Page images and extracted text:

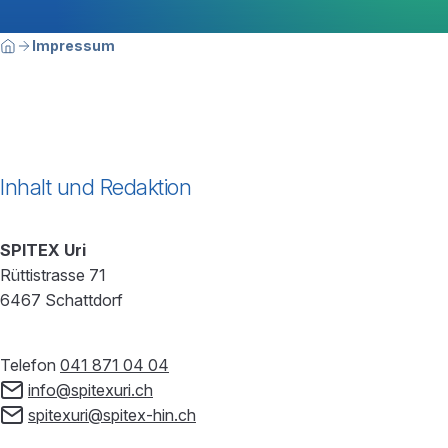
Breadcrumbnavigation
Sie befinden sich hier:
Impressum
Home
Inhalt und Redaktion
SPITEX Uri
Rüttistrasse 71
6467 Schattdorf
Telefon
041 871 04 04
info@spitexuri.ch
spitexuri@spitex-hin.ch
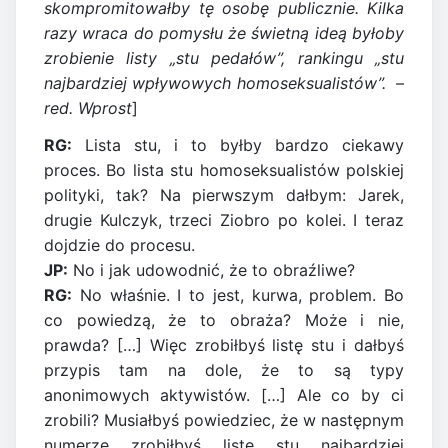
skompromitowałby tę osobę publicznie. Kilka
razy wraca do pomysłu że świetną ideą byłoby
zrobienie listy „stu pedałów”, rankingu „stu
najbardziej wpływowych homoseksualistów”. –
red. Wprost
]
RG:
Lista stu, i to byłby bardzo ciekawy
proces. Bo lista stu homoseksualistów polskiej
polityki, tak? Na pierwszym dałbym: Jarek,
drugie Kulczyk, trzeci Ziobro po kolei. I teraz
dojdzie do procesu.
JP:
No i jak udowodnić, że to obraźliwe?
RG:
No właśnie. I to jest, kurwa, problem. Bo
co powiedzą, że to obraża? Może i nie,
prawda? […] Więc zrobiłbyś listę stu i dałbyś
przypis tam na dole, że to są typy
anonimowych aktywistów. […] Ale co by ci
zrobili? Musiałbyś powiedziec, że w następnym
numerze zrobiłbyś listę stu najbardziej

Work to be completed
Every line above that includes the word "homoseksualistów" should be listed.

Answer section
najbardziej wpływowych homoseksualistów”. –
proces. Bo lista stu homoseksualistów polskiej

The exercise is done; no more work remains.